Morrisons is in talks to sell its convenience stores to the investment firm behind the rescue of Monarch Airlines as the struggling supermarket chain focuses on reviving its core business.
The Bradford-based retailer is said to be nearing a deal with a team of industry executives led by Greybull Capital to offload its M Local estate, which comprises around 150 stores.
A number of parties were rumoured to be interested after Morrisons announced the closure of 23 M Local stores earlier this year. However, Greybull is now understood to be in exclusive talks, according to the Sunday Telegraph.
News of a potential sell-off comes after a torrid year for Britain’s traditional supermarkets struggling with fierce competition from German discounters and food price deflation.

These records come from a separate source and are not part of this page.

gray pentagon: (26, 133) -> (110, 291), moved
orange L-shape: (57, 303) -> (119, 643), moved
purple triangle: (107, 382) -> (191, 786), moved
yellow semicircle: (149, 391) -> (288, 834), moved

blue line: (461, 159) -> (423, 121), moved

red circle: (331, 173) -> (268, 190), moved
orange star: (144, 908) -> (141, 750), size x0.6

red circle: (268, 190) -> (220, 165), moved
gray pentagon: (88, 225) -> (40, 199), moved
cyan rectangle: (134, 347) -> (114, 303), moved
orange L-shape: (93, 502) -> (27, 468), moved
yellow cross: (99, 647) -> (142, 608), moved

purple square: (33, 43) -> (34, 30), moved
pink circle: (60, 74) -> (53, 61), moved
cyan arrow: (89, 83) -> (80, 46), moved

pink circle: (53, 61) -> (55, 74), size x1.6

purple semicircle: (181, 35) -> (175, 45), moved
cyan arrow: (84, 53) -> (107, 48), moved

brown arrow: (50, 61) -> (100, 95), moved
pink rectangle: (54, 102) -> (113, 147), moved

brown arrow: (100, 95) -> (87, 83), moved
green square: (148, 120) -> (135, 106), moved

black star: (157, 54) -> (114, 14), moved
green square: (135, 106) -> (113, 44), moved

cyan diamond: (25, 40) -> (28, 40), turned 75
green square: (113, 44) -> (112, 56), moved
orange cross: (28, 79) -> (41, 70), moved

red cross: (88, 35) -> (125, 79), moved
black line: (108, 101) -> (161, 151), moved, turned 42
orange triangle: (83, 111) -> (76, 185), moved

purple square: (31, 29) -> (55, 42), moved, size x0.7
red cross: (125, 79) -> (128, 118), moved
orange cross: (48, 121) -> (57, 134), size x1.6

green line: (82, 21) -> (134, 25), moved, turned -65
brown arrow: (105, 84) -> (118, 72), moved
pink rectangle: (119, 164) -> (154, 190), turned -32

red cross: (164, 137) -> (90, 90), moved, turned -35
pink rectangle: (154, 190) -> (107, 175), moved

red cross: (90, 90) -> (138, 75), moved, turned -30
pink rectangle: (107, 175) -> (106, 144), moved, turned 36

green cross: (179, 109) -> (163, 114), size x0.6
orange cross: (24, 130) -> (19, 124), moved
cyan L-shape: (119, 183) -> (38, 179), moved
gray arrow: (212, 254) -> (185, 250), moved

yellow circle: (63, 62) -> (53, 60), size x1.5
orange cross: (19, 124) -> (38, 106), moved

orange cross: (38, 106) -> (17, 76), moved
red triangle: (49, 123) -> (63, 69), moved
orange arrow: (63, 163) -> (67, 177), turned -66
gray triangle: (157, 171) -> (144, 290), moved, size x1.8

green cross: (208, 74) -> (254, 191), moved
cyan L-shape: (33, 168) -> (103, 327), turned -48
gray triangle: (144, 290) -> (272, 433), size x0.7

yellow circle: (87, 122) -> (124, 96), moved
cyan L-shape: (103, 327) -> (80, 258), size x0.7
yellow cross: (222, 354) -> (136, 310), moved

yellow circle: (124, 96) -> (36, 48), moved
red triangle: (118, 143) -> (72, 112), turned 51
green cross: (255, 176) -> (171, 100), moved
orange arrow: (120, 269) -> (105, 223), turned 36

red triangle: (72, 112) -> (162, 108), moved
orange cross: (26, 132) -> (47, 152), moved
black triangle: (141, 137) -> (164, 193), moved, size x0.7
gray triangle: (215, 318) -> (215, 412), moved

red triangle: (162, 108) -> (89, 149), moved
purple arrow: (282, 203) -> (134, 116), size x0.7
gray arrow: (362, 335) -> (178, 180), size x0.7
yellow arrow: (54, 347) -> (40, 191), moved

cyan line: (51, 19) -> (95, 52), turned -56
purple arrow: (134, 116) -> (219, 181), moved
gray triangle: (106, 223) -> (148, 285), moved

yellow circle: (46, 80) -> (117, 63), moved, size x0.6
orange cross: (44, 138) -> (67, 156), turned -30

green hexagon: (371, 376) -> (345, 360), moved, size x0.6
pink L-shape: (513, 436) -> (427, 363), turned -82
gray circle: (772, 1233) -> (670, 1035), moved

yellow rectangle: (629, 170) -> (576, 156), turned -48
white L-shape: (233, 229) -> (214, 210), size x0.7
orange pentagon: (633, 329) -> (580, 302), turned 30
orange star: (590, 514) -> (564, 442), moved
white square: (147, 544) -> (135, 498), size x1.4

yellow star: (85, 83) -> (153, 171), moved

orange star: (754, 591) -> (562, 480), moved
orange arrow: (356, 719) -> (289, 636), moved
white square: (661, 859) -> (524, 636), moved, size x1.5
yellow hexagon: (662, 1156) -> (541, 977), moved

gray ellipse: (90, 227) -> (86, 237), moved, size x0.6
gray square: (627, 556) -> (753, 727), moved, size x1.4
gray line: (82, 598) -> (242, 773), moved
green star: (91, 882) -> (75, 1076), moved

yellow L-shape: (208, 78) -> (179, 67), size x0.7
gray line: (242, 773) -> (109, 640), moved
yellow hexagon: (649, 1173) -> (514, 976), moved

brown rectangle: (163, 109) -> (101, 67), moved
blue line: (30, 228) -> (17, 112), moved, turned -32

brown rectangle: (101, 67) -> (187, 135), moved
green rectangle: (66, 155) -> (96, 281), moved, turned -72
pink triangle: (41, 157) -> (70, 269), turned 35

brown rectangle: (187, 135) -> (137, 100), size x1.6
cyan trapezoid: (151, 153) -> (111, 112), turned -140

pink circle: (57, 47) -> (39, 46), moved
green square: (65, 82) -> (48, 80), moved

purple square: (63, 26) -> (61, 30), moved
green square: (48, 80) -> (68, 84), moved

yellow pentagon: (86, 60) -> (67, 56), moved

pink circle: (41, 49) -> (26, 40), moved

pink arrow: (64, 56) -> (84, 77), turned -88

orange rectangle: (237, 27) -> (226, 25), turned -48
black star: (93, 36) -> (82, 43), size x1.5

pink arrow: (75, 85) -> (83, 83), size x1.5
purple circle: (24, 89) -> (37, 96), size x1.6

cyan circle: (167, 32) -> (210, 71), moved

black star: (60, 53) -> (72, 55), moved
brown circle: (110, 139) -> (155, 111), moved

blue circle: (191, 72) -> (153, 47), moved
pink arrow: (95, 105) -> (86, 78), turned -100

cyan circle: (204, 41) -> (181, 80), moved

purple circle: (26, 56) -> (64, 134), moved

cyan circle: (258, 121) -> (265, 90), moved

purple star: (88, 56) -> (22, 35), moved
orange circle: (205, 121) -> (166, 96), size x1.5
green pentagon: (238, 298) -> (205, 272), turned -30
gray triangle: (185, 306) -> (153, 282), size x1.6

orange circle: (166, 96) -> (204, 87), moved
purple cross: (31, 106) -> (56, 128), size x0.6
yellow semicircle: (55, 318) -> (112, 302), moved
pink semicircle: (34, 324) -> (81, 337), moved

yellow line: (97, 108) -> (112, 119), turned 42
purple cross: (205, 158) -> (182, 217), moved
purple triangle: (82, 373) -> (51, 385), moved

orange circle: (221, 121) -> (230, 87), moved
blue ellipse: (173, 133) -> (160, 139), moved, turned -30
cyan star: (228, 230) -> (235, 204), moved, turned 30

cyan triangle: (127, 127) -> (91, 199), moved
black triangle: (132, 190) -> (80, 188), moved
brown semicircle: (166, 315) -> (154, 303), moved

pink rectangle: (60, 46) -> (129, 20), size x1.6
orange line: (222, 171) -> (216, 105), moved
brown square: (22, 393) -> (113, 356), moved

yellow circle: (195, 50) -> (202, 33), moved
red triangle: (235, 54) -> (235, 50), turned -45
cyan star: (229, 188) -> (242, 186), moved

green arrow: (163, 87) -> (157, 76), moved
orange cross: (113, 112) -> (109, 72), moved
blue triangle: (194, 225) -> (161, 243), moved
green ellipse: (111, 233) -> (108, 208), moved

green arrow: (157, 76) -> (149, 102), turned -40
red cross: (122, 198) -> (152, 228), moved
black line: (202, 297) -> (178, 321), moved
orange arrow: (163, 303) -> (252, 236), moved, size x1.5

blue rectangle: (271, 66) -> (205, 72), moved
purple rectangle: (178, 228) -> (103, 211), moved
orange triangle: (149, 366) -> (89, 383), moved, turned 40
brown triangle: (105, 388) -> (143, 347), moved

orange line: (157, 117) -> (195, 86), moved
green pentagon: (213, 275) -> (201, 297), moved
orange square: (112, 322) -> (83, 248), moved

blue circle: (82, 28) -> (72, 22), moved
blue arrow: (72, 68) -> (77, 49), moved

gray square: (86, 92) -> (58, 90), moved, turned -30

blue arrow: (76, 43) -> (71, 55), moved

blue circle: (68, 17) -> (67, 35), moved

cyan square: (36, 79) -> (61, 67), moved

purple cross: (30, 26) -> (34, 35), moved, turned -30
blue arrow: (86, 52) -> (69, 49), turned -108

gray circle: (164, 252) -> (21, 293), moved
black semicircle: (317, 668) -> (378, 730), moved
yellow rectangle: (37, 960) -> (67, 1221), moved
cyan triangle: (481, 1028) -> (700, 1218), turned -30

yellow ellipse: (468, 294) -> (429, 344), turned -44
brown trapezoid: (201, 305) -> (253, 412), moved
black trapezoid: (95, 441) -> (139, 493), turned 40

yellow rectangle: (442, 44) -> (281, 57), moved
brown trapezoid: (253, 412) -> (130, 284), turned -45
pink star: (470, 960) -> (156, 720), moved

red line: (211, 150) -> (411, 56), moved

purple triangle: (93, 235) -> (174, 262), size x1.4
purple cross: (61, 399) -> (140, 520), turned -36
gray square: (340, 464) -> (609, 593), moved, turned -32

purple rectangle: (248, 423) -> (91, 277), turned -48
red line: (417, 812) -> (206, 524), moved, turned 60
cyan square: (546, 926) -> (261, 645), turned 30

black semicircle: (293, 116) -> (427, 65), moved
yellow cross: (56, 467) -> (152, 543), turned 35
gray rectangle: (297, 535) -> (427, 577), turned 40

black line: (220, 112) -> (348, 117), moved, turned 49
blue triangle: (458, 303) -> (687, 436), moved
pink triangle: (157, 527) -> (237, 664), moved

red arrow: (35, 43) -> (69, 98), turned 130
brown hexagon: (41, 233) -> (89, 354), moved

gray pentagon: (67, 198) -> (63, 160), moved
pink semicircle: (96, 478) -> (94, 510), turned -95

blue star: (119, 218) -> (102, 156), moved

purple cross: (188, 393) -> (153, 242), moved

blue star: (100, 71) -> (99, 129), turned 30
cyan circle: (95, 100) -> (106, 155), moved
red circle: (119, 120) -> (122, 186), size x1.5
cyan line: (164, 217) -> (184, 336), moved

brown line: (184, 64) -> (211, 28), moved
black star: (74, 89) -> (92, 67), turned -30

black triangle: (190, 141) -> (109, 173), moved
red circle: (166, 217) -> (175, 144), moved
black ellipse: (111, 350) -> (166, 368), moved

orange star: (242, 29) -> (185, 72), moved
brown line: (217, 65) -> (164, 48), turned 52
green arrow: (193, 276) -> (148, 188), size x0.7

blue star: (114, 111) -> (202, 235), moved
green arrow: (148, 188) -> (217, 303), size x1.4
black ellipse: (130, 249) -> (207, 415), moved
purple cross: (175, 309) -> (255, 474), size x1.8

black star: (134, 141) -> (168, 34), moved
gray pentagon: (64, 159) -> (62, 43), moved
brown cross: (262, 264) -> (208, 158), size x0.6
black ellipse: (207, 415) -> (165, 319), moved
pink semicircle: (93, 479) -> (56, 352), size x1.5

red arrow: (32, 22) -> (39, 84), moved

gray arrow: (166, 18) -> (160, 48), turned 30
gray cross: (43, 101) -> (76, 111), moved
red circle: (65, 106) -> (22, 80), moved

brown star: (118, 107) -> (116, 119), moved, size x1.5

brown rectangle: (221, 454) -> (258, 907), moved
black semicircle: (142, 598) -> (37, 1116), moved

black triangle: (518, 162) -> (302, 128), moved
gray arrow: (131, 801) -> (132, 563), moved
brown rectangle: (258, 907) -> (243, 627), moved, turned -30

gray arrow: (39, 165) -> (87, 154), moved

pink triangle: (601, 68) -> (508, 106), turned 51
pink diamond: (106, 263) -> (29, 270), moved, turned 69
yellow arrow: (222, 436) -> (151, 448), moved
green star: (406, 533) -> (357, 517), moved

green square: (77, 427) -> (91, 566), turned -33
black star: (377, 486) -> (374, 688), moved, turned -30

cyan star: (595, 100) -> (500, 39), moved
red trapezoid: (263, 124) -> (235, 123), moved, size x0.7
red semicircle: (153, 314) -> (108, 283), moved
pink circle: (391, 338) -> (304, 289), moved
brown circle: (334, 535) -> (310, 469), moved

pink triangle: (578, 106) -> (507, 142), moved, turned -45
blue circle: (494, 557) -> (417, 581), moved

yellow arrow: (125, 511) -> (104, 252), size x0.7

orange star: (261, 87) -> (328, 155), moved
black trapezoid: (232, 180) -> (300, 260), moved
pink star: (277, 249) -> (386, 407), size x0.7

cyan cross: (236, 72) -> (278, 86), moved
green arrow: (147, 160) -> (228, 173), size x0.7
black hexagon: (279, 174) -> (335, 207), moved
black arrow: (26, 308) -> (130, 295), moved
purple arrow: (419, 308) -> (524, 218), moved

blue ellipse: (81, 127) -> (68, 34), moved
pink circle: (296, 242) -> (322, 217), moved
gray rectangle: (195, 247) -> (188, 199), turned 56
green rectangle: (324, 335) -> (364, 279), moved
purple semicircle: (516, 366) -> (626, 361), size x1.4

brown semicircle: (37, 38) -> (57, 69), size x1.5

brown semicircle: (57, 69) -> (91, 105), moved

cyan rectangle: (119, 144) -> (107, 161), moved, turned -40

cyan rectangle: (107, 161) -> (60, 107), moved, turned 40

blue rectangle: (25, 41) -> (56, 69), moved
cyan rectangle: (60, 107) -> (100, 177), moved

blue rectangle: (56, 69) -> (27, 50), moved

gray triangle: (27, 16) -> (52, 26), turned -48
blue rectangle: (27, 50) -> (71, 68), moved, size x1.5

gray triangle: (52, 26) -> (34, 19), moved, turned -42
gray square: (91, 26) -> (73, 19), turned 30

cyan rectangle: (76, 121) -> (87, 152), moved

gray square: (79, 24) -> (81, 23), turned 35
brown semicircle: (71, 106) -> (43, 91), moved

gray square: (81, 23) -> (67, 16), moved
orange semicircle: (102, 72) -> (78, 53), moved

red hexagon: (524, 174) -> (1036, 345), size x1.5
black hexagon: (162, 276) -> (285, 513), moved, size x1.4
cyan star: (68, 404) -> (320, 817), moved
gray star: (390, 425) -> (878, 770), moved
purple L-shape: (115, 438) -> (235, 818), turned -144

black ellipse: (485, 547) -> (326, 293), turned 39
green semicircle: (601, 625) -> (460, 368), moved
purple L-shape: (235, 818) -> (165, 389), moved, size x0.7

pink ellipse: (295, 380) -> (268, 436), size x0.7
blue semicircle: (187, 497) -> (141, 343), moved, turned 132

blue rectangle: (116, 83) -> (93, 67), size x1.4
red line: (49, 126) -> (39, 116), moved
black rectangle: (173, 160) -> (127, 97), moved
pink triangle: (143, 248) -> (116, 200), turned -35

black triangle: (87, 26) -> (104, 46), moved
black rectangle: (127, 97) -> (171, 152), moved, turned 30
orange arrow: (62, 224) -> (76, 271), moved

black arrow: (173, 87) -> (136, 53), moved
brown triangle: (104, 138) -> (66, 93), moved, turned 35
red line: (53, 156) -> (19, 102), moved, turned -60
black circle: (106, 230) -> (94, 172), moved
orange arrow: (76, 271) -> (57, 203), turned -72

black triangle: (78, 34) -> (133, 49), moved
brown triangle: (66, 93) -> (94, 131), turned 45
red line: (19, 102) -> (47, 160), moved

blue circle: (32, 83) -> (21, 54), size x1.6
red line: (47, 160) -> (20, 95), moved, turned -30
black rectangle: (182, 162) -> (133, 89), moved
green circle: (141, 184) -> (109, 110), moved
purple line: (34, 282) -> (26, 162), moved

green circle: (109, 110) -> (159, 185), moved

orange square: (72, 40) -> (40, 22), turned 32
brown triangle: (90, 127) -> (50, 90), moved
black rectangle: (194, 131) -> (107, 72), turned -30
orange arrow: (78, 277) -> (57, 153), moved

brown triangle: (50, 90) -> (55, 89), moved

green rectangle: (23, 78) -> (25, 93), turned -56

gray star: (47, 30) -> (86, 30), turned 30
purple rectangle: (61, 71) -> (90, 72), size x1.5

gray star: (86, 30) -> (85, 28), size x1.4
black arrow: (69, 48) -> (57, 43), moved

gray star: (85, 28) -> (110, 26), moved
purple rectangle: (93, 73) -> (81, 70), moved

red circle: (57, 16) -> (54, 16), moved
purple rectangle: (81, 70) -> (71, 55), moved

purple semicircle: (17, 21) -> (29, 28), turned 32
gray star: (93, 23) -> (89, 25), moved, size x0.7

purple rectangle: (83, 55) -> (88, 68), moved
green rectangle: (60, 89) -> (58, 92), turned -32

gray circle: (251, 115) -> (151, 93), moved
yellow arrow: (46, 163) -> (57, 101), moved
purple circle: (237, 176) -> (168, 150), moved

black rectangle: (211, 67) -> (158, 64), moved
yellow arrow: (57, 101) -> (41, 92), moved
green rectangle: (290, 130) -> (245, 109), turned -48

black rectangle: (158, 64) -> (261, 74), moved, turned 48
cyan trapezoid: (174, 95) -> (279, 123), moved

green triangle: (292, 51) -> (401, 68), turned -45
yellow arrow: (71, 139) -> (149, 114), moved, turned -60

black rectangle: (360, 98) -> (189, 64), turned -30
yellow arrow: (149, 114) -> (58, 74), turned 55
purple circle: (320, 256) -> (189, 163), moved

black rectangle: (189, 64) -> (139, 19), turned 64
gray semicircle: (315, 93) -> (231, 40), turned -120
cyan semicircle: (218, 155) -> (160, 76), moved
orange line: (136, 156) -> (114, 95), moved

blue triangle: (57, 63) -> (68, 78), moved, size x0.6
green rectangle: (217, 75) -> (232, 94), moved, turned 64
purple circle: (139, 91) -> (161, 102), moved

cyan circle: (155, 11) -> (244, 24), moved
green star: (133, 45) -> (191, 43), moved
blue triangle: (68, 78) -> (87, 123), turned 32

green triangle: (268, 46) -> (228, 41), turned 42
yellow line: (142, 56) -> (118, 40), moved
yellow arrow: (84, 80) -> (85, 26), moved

Morrisons was particularly hard hit after its late entry into the online grocery and convenience market, forcing it to play a costly game of catch-up.
Dalton Philips was ousted from the business earlier this year and replaced by former Tesco director David Potts, who instantly set about making hundreds of redundancies in head office in order to increase the head count on the shop floor.
In March, Morrisons reported an annual pre-tax loss of £792m after taking a £1.3bn write down on the value of its supermarkets. The company said it would review its convenience store portfolio and put the breaks on further store openings.
Greybull is best known for saving Monarch Airlines last year after injecting £125m of funding to keep it flying. It is run by brothers Marc and Nathaniel Meyohas.
Morrisons declined to comment yesterday.